Schwäbische Zeitung (Bad Waldsee / Aulendorf)
Wenn plötzlich der Fernseher kaputtgeht
Versicherungsbranche sieht hohes Betrugspotenzial vor Fußball-EM
FRANKFURT - Die Versicherer kennen das schon: Wenn neue Fernsehtechniken mit noch besserer Bildqualität auf den Markt kommen, erst recht vor sportlichen Großereignissen, dann steigt die Zahl der Schadensmeldungen. Die Branche vermutet in vielen Fällen Versicherungsbetrug.
Am Freitag startet die Fußball-Europameisterschaft und die Fernsehgeräteindustrie verspricht mit dem Format HDR – das steht für High Dynamic Range – eine noch bessere Bild- und Tonqualität. Das ist nach Erkenntnissen der Betrugsspezialisten der Versicherungsbranche die beste Ausgangslage: Sie haben eine „Zunahme nicht plausibler Schäden an Fernsehgeräten im Vorfeld sportlicher Großereignisse“festgestellt.
Betroffen sei vor allem die private Haftpflichtversicherung. Der Gesamtverband der Deutschen Versicherungswirtschaft (GDV) hat knapp 1800 Schadensmeldungen für Fernsehgeräte ausgewertet. Bei einem Viertel seien „Ungereimtheiten“aufgetreten. Häufig werde aus einem technischen Defekt ein Versicherungsfall konstruiert. Oder der Versicherungsnehmer lasse sich von einem Mittäter helfen.

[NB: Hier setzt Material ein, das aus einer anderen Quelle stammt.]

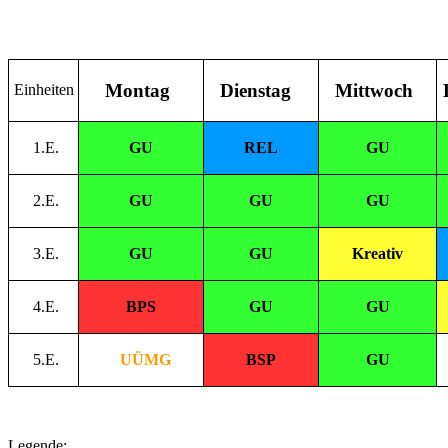
Montag
Dienstag
Mittwoch
Einheiten
1.E.
GU
REL
GU
2.E.
GU
GU
GU
3.E.
GU
GU
Kreativ
4.E.
BPS
GU
GU
5.E.
UÜMG
BSP
GU
Legende: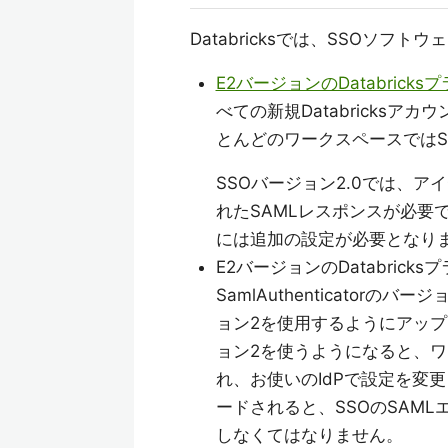
Databricksでは、SSOソフト
E2バージョンのDatabrick
べての新規Databricks
とんどのワークスペースではS
SSOバージョン2.0では、
れたSAMLレスポンスが必要
には追加の設定が必要となり
E2バージョンのDatabri
SamlAuthenticatorの
ョン2を使用するようにアッ
ョン2を使うようになると、ワー
れ、お使いのIdPで設定を変
ードされると、SSOのSAML
しなくてはなりません。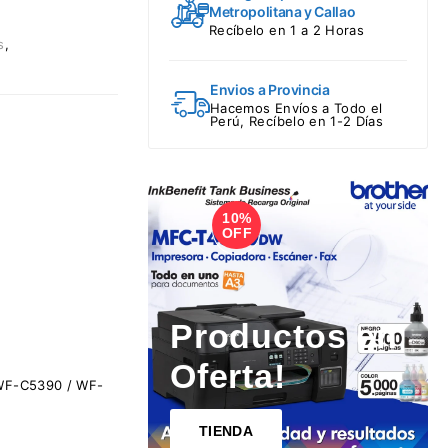
Metropolitana y Callao
Recíbelo en 1 a 2 Horas
s
,
Envios a Provincia
Hacemos Envíos a Todo el
Perú, Recíbelo en 1-2 Días
10%
1
OFF
Productos en
Oferta!
 WF-C5390 / WF-
TIENDA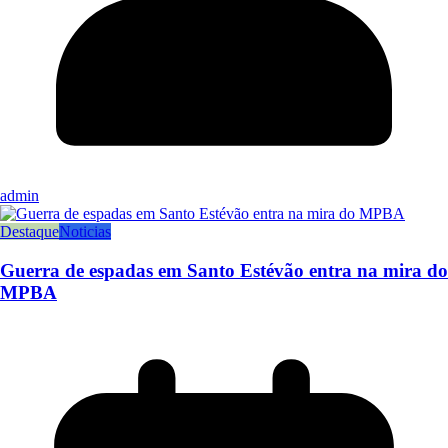
admin
Destaque
Noticias
Guerra de espadas em Santo Estévão entra na mira do
MPBA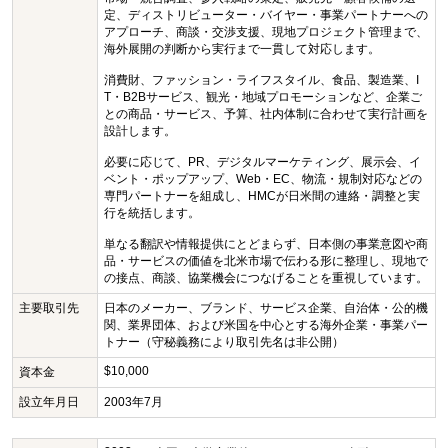
定、ディストリビューター・バイヤー・事業パートナーへの
アプローチ、商談・交渉支援、現地プロジェクト管理まで、
海外展開の判断から実行まで一貫して対応します。
消費財、ファッション・ライフスタイル、食品、製造業、I
T・B2Bサービス、観光・地域プロモーションなど、企業ご
との商品・サービス、予算、社内体制に合わせて実行計画を
設計します。
必要に応じて、PR、デジタルマーケティング、展示会、イ
ベント・ポップアップ、Web・EC、物流・規制対応などの
専門パートナーを組成し、HMCが日米間の連絡・調整と実
行を統括します。
単なる翻訳や情報提供にとどまらず、日本側の事業意図や商
品・サービスの価値を北米市場で伝わる形に整理し、現地で
の接点、商談、協業機会につなげることを重視しています。
主要取引先
日本のメーカー、ブランド、サービス企業、自治体・公的機
関、業界団体、および米国を中心とする海外企業・事業パー
トナー（守秘義務により取引先名は非公開）
$10,000
資本金
設立年月日
2003年7月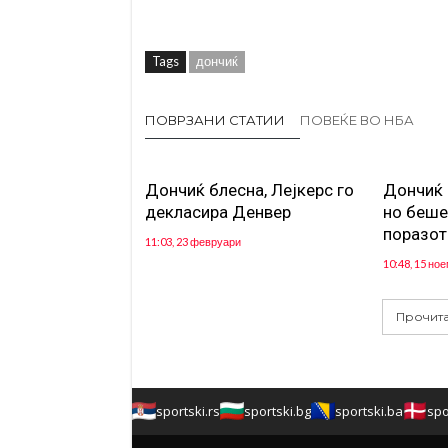
Tags
дончиќ
ПОВРЗАНИ СТАТИИ
ПОВЕЌЕ ВО НБА
Дончиќ блесна, Лејкерс го
Дончиќ 
декласира Денвер
но беше
поразот
11:03, 23 февруари
10:48, 15 но
Прочита
sportski.rs
sportski.bg
sportski.ba
spo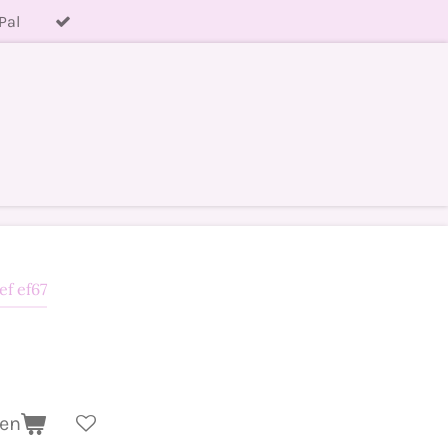
Pal
ef ef67
gen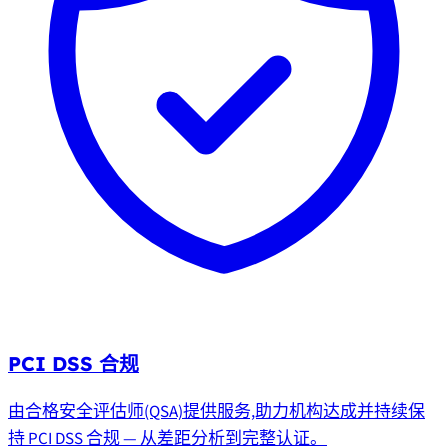
PCI DSS 合规
由合格安全评估师(QSA)提供服务,助力机构达成并持续保
持 PCI DSS 合规 — 从差距分析到完整认证。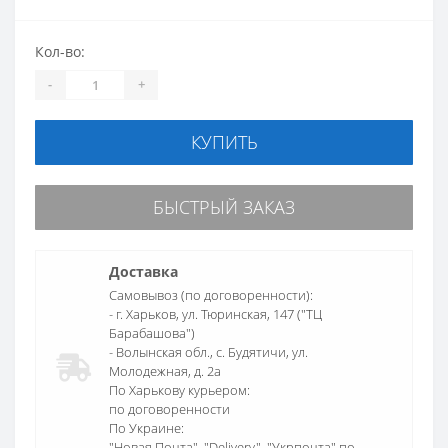
Кол-во:
-
+
КУПИТЬ
БЫСТРЫЙ ЗАКАЗ
Доставка
Самовывоз (по договоренности):
- г. Харьков, ул. Тюринская, 147 ("ТЦ
Барабашова")
- Волынская обл., c. Будятичи, ул.
Молодежная, д. 2а
По Харькову курьером:
по договоренности
По Украине:
"Новая Почта", "Delivery", "Укрпочта" по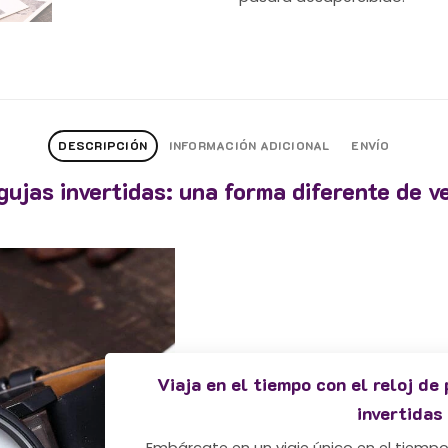
DESCRIPCIÓN
INFORMACIÓN ADICIONAL
ENVÍO
gujas invertidas: una forma diferente de v
Viaja en el tiempo con el reloj de
invertidas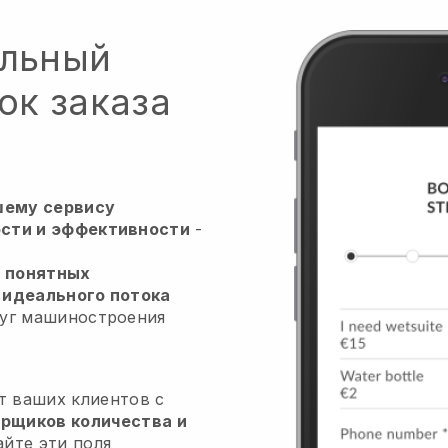
альный
ок заказа
шему сервису
сти и эффективности
-
 понятных
 идеального потока
луг машиностроения
т ваших клиентов с
рщиков количества и
айте эти поля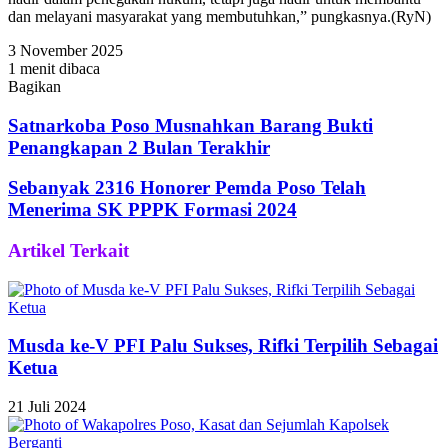
dan melayani masyarakat yang membutuhkan,” pungkasnya.(RyN)
3 November 2025
1 menit dibaca
Bagikan
Facebook
Twitter
WhatsApp
Telegram
Share
via
Satnarkoba Poso Musnahkan Barang Bukti
Email
Penangkapan 2 Bulan Terakhir
Sebanyak 2316 Honorer Pemda Poso Telah
Menerima SK PPPK Formasi 2024
Artikel Terkait
Musda ke-V PFI Palu Sukses, Rifki Terpilih Sebagai
Ketua
21 Juli 2024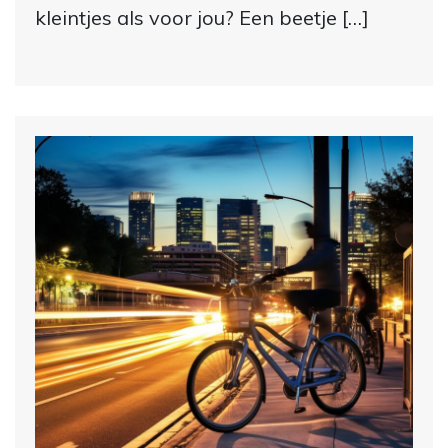
kleintjes als voor jou? Een beetje […]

Der behaupte dann, er habe den Schaden verursacht. „Die meisten Betrüger geben an, dass der Fernseher zu Boden gefallen sei, umgestoßen wurde oder der Bildschirm zum Beispiel mit einer Spielkonsolensteuerung beschädigt wurde“, weiß Peter Holmstoel, Leiter Kriminalitätsbekämpfung beim (GDV). Durchschnittlich forderten die Kunden rund 745 Euro für ihr defektes Gerät.
Doch die Branche nimmt die Meldungen nicht ungeprüft hin. Sachverständige prüfen, ob das Schadenbild zum Schadenhergang passt. Wenn nicht, handele es sich um einen „nicht plausiblen Schaden.“Viele mögliche Betrüger seien zudem nicht bereit, das Fernsehgerät einem Sachverständigen zur Begutachtung zur Verfügung zu stellen. „Was meistens dazu führt, dass der Versicherer keine Schadenregulierung vornimmt“, sagt Holmstoel.
Was tun, wenn der Fernseher wirklich kurz vor der EM kaputtgeht? Aus Sorge, als Betrüger zu gelten, sollte man sich nicht von einer Schadenmeldung abhalten lassen, empfiehlt Kerstin Becker-Eiselen, die in der Verbraucherzentrale Hamburg unter anderem für Versicherungsfragen zuständig ist. Der Versicherte solle seinen Schaden „ehrlich beschreiben“. Auch der oberste Kriminalitätsbekämpfer beim GDV denkt ähnlich. „Die Versicherer sind ihren Kunden gegenüber nicht misstrauisch“, behauptet Holmstoel. Nach einer Faustformel gehen in der Schaden- und Unfallversicherung zehn Prozent der Zahlungen auf Versicherungsbetrug zurück. Den Versicherern entstehe so ein geschätzter Schaden von gut vier Milliarden Euro im Jahr.